How the recommendations on auction designs may affect business
The paper sets out various strategies to mitigate the risk of collusion and the creation of monopolies in auction design, such as those set out below.
On mitigating the risk of collusion:
- Bid restrictions: Limiting the language that can be used for bids to avoid signalling;
- Reserve prices: Setting sufficiently high reserve prices to reduce opportunities for synchronisation;
- Withholding information about bidder identities: To create increased uncertainty in coordination and collusion;
- Withdrawal rules: Making withdrawals irreversible or to implement a time lag to make signalling and punishment difficult for bidders;
On avoiding the creation of monopolies:
- Preventing incumbent entry: Block entry by incumbents into auctions; and
- Altering evaluation criteria: Including additional evaluation criteria for bids, such as rents or downstream prices that the bidder would offer if selected.

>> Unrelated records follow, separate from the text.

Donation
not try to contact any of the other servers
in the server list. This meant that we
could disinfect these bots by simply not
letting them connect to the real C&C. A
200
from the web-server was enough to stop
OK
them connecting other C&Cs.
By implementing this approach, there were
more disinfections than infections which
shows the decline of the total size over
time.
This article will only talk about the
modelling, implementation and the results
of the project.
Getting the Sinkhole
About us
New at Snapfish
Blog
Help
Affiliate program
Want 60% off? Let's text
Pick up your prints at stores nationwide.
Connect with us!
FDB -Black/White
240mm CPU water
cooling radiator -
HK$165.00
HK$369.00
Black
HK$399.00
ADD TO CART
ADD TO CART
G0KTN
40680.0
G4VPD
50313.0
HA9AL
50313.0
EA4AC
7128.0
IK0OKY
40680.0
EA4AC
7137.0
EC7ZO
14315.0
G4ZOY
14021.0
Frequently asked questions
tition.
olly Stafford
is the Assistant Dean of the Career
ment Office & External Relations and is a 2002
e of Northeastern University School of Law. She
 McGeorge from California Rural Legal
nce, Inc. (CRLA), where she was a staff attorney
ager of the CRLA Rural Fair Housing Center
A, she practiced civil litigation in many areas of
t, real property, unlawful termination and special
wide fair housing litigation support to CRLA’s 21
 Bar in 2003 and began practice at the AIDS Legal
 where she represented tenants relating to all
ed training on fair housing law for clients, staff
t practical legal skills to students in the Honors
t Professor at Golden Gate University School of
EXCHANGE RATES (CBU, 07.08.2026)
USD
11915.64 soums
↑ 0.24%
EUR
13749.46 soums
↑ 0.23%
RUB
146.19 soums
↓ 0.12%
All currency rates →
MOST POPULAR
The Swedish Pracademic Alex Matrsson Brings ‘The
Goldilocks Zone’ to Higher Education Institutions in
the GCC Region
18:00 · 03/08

Factors affecting collusion in an auction
In formulating the recommendations on auction design, the paper discusses three main factors that would affect an auction’s susceptibility to collusion:
- Ability to monitor deviations by competitors;
- Ability to inflict punishment; and
- Multiple/repeated interactions among competitors participating in the auctions.
Factors affecting entry in an auction
The paper also discusses the following factors that would affect entry or participation in an auction:
- Simplicity of the auction, in terms of participation and understanding of the auction rules;
- Certainty of the outcome before participation; and
- The perceived information asymmetry between competitors.